- Your goal
Leaving every picture out, please return exactly the lines from the top of the material below through the line with "an electric car? How does this", both included.

- Material supplied
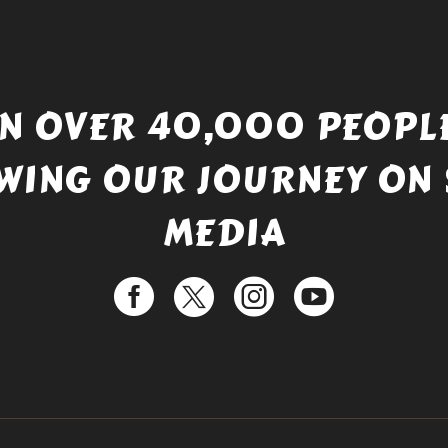
IN OVER 40,000 PEOPLE
WING OUR JOURNEY ON 
MEDIA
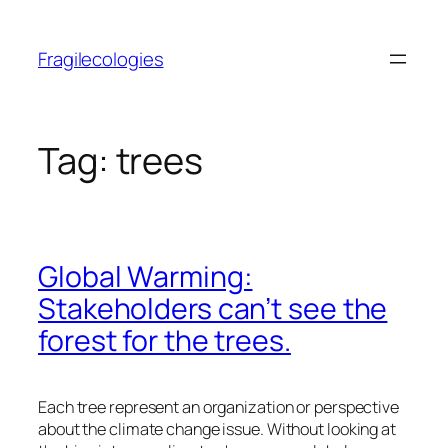
Skip
to
Fragilecologies
content
Tag:
trees
Global Warming:
Stakeholders can’t see the
forest for the trees.
Each tree represent an organization or perspective
about the climate change issue. Without looking at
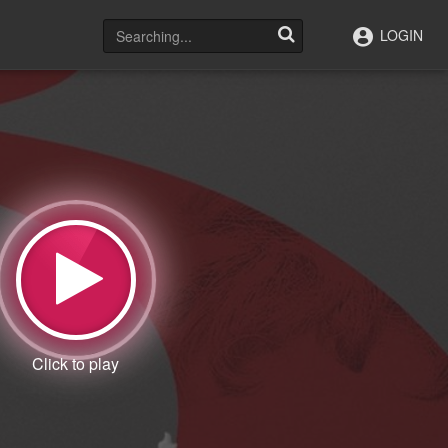
LOGIN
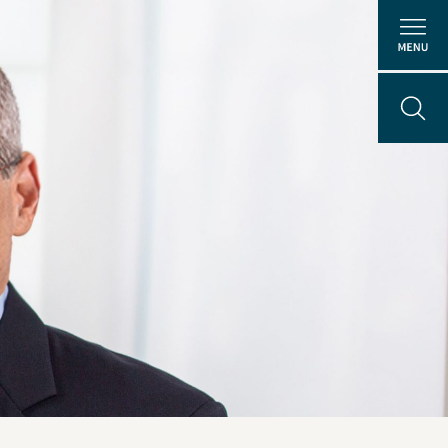
About Us
People
ental
Locations
Careers
The GEI Experience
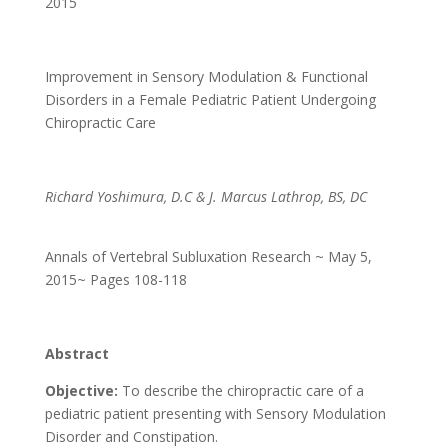
2015
Improvement in Sensory Modulation & Functional
Disorders in a Female Pediatric Patient Undergoing
Chiropractic Care
Richard Yoshimura, D.C & J. Marcus Lathrop, BS, DC
Annals of Vertebral Subluxation Research ~ May 5,
2015~ Pages 108-118
Abstract
Objective:
To describe the chiropractic care of a
pediatric patient presenting with Sensory Modulation
Disorder and Constipation.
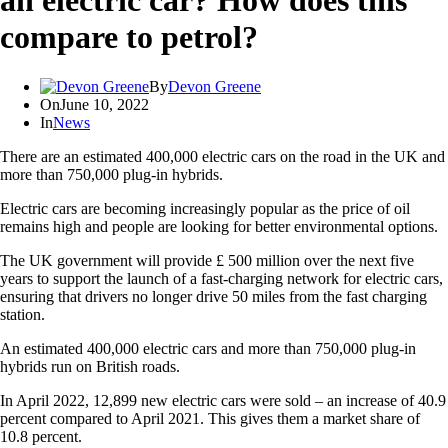
an electric car? How does this
compare to petrol?
By
Devon Greene
On
June 10, 2022
In
News
There are an estimated 400,000 electric cars on the road in the UK and
more than 750,000 plug-in hybrids.
Electric cars are becoming increasingly popular as the price of oil
remains high and people are looking for better environmental options.
The UK government will provide £ 500 million over the next five
years to support the launch of a fast-charging network for electric cars,
ensuring that drivers no longer drive 50 miles from the fast charging
station.
An estimated 400,000 electric cars and more than 750,000 plug-in
hybrids run on British roads.
In April 2022, 12,899 new electric cars were sold – an increase of 40.9
percent compared to April 2021. This gives them a market share of
10.8 percent.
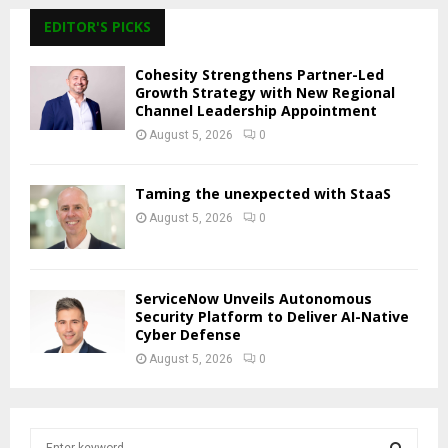
EDITOR'S PICKS
Cohesity Strengthens Partner-Led
Growth Strategy with New Regional
Channel Leadership Appointment
August 5, 2026
0
Taming the unexpected with StaaS
August 5, 2026
0
ServiceNow Unveils Autonomous
Security Platform to Deliver AI-Native
Cyber Defense
August 5, 2026
0
S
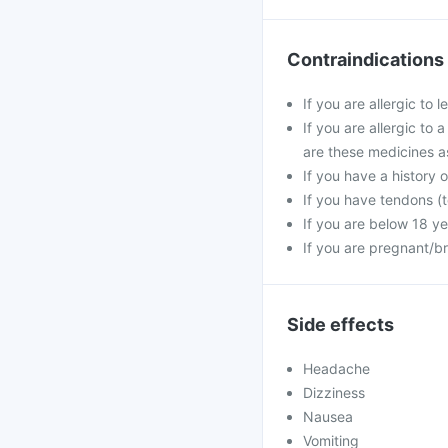
Contraindications
If you are allergic to 
If you are allergic to 
are these medicines a
If you have a history o
If you have tendons (t
If you are below 18 ye
If you are pregnant/b
Side effects
Headache
Dizziness
Nausea
Vomiting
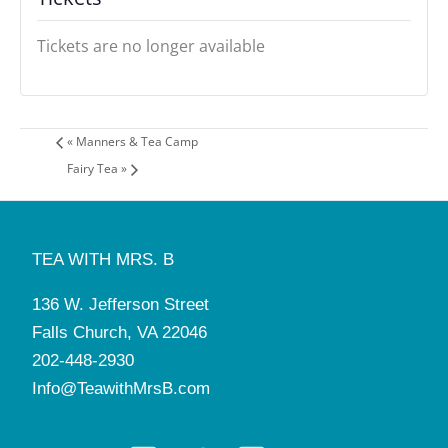
Tickets are no longer available
«
Manners & Tea Camp
Fairy Tea
»
TEA WITH MRS. B
136 W. Jefferson Street
Falls Church, VA 22046
202-448-2930
Info@TeawithMrsB.com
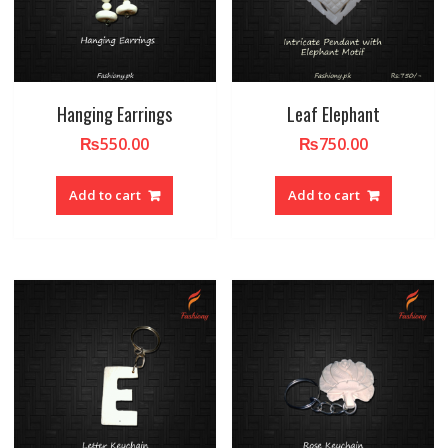
Hanging Earrings
Leaf Elephant
₨
550.00
₨
750.00
Add to cart
Add to cart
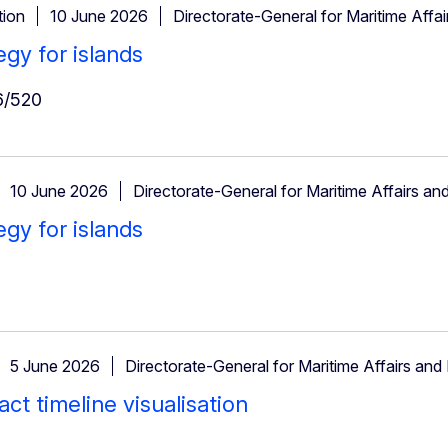
ion
10 June 2026
Directorate-General for Maritime Affai
egy for islands
/520
10 June 2026
Directorate-General for Maritime Affairs and
egy for islands
5 June 2026
Directorate-General for Maritime Affairs and 
ct timeline visualisation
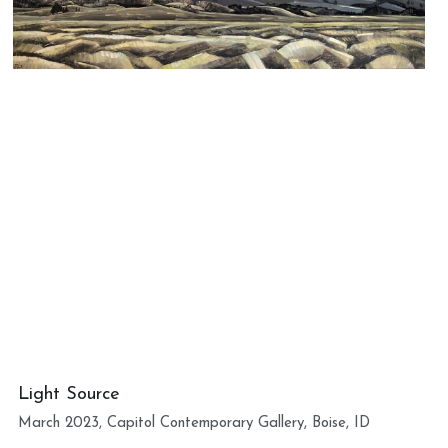
Light Source
March 2023, Capitol Contemporary Gallery, Boise, ID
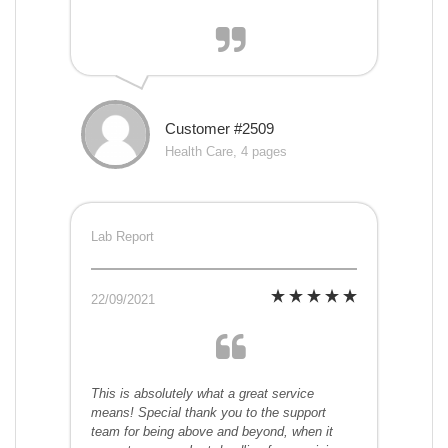
Customer #2509
Health Care, 4 pages
Lab Report
22/09/2021
This is absolutely what a great service
means! Special thank you to the support
team for being above and beyond, when it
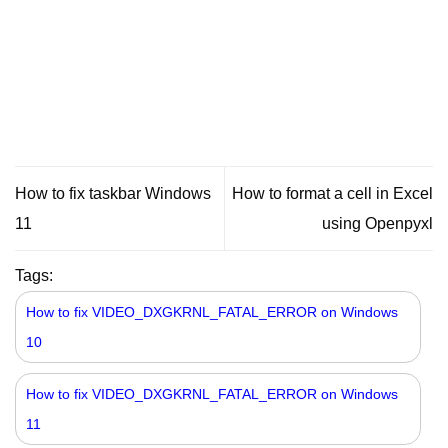
How to fix taskbar Windows
How to format a cell in Excel
11
using Openpyxl
Tags:
How to fix VIDEO_DXGKRNL_FATAL_ERROR on Windows
10
How to fix VIDEO_DXGKRNL_FATAL_ERROR on Windows
11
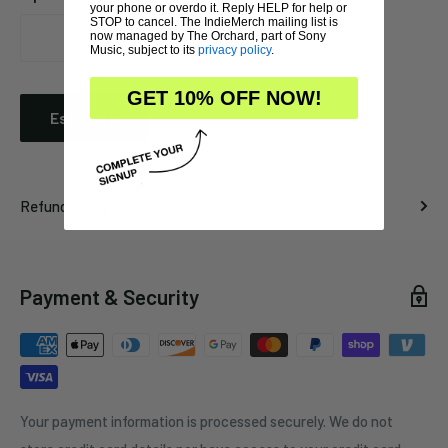
your phone or overdo it. Reply HELP for help or
STOP to cancel. The IndieMerch mailing list is
now managed by The Orchard, part of Sony
Music, subject to its
privacy policy
.
GET 10% OFF NOW!
Estimate
Refund Policy
Payment & Security
Your payment information is processed securely. We do not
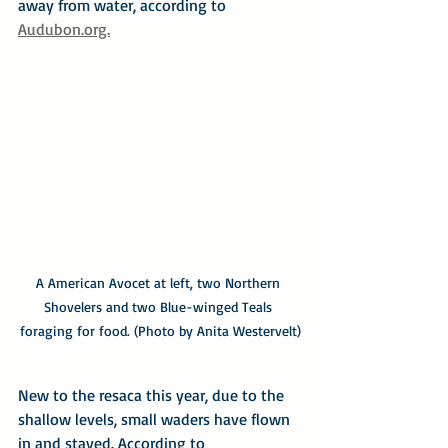
away from water, according to 
Audubon.org.
A American Avocet at left, two Northern 
Shovelers and two Blue-winged Teals 
foraging for food. (Photo by Anita Westervelt)
New to the resaca this year, due to the 
shallow levels, small waders have flown 
in and stayed. According to 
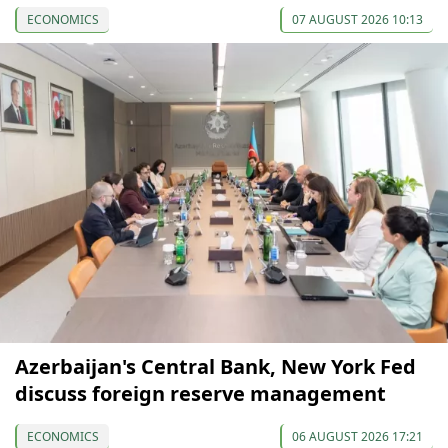
ECONOMICS
07 AUGUST 2026 10:13
Azerbaijan's Central Bank, New York Fed
discuss foreign reserve management
ECONOMICS
06 AUGUST 2026 17:21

- Reply
IN OVER 40,000 PEOPLE
WING OUR JOURNEY ON 
MEDIA
Skip
to
Fragilecologies
content
Tag:
trees
Global Warming:
Stakeholders can’t see the
forest for the trees.
Each tree represent an organization or perspective
about the climate change issue. Without looking at
LOGIN
About Us
People
ental
Locations
Careers
The GEI Experience
2015
Improvement in Sensory Modulation & Functional
Disorders in a Female Pediatric Patient Undergoing
Chiropractic Care
Richard Yoshimura, D.C & J. Marcus Lathrop, BS, DC
Annals of Vertebral Subluxation Research ~ May 5,
2015~ Pages 108-118
Abstract
Objective:
To describe the chiropractic care of a
pediatric patient presenting with Sensory Modulation
Disorder and Constipation.
an electric car? How does this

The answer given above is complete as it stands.